On my phone screen, a long list of identical transfers filled the chat.
$3.00.
$3.00.
$3.00.
Reward for completing breakfast prep.
Reward for not talking back.
Reward for kneeling properly.
Reward for apologizing to his mother.
My ghost hovered above my own shoulder and wondered how long it had taken for love to become payroll.
A fist pounded against the front door.
Noah frowned.
My body walked to open it.
The downstairs neighbor stood outside in a coat, face red with exhaustion and rage.
“Do you people have any idea what time it is?” she snapped. “Every morning at three, banging, chopping, dragging chairs—are we supposed to never sleep?”
I wanted to apologize.
I wanted to tell her I was sorry.
That I had no control.
That if I did not complete the tasks before six, the pain pulses would start.
My lips moved.
What came out was not my apology.
“It’s already morning,” my voice said coldly. “Even dogs are more useful than you. No wonder your husband cheated. You’re a failed housewife.”
The neighbor’s face went white, then crimson.
I recoiled inside a body I no longer owned.
No.
No, I did not say that.
Noah had.
Somewhere in the bedroom, he must have opened the app and chosen a response from his charming little presets.
The neighbor stared at me as if I were a monster.
Then she turned and left.
My body shut the door.
Picked up the mop.
Returned to cleaning.
Noah came out a few minutes later, now fully awake and furious.
“What did you do?”
My body kept mopping.
He grabbed my wrist.
The mop fell.
“Why are all your readings blank?” He shoved his phone toward my face.
On the Obedience dashboard, every vital sign had become a flat line.
Heart rate: —
Body temperature: —
Neural response: —
Pain compliance: —
Noah’s jaw tightened.
“Mira, did you tamper with the data?”
I wanted to answer.
No.
I wanted to say I had frozen to death because he left me in a snowstorm without a coat.
But dead women cannot defend themselves.
He shook me.
“Stop acting mute. You were always good at arguing before.”
My head lolled slightly.
He did not notice.
Or refused to.
Noah exhaled, then softened his voice.
“Mira, today matters. The launch will decide whether I become chair of the Neural Ethics Council.”
Ethics.
That almost made me laugh.
He touched my cheek.
“I need you to behave.

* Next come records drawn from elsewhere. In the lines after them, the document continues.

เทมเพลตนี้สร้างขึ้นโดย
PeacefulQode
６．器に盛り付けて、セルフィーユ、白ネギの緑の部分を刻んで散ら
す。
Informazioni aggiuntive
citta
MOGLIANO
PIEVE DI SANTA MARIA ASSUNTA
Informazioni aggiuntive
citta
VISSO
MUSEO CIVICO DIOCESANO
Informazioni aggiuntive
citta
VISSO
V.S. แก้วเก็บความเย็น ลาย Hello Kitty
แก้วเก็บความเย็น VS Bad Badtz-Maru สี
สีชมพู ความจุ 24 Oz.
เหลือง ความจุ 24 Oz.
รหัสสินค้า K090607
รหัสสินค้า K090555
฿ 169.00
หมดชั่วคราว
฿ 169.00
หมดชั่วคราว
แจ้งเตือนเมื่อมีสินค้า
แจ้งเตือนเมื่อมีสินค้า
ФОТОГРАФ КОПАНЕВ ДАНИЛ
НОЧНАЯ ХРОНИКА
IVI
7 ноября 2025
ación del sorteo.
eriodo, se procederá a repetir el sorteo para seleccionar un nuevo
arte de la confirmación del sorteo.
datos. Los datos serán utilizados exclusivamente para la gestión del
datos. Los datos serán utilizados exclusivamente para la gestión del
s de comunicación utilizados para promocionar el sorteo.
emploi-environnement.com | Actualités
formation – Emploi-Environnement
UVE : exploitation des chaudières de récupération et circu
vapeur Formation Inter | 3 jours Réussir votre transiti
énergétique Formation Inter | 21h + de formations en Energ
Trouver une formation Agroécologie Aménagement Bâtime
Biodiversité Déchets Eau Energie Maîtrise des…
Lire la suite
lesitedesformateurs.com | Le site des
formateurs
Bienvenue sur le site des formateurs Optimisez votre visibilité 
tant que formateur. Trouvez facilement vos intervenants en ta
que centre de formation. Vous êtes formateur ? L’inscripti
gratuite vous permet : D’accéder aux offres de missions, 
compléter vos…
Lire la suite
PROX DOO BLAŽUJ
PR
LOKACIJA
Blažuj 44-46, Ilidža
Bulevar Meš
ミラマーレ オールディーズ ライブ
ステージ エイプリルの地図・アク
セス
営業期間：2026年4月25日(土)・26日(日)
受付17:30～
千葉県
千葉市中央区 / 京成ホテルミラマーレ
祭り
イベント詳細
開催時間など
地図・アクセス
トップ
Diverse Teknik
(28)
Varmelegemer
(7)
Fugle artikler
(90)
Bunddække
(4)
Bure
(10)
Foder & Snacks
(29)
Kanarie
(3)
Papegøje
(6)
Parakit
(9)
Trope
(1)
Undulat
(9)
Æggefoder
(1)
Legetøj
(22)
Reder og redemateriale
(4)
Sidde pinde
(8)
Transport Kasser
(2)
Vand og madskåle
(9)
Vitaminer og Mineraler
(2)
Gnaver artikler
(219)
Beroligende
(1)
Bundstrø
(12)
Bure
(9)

Obedience was made for women like you. Women who need help becoming part of a family.”
I remembered when he first said he wanted to help me.
Back then, he held me while I cried after another dinner where his mother called me lazy, untrained, unworthy.
“I’ll fix this,” he promised.
I thought he meant he would defend me.
Instead, he invented a leash.
His softness vanished when my body still did not respond.
Noah grabbed my hair and yanked my head back.
“Do you think you’re better than me now? An orphan girl who should be grateful I married her?”
My scalp tore under his grip.
It did not hurt.
That made it worse.
“You wear my ring, live in my house, eat my food, and still refuse to cooperate?”
His eyes were bloodshot with anger.
“I only installed one patch. One program. Everything I did was for our future.”
He lifted his phone.
“If you won’t cooperate, I’ll activate Mind Override.”
The words made something inside my ghost go cold.
Mind Override.
The final protocol.
It would suppress conscious resistance entirely and let the AI command the body without interruption.
No thoughts.
No hesitation.
No will.
A perfect wife.
He pressed the button.
The patch at my neck sparked blue.
My corpse jerked once.
Then the app spoke in a pleasant female voice.
Mind Override failed.
Noah froze.
The voice continued.
No active consciousness detected.
For the first time that morning, fear crossed his face.
And I, floating beside my own dead body, finally smiled.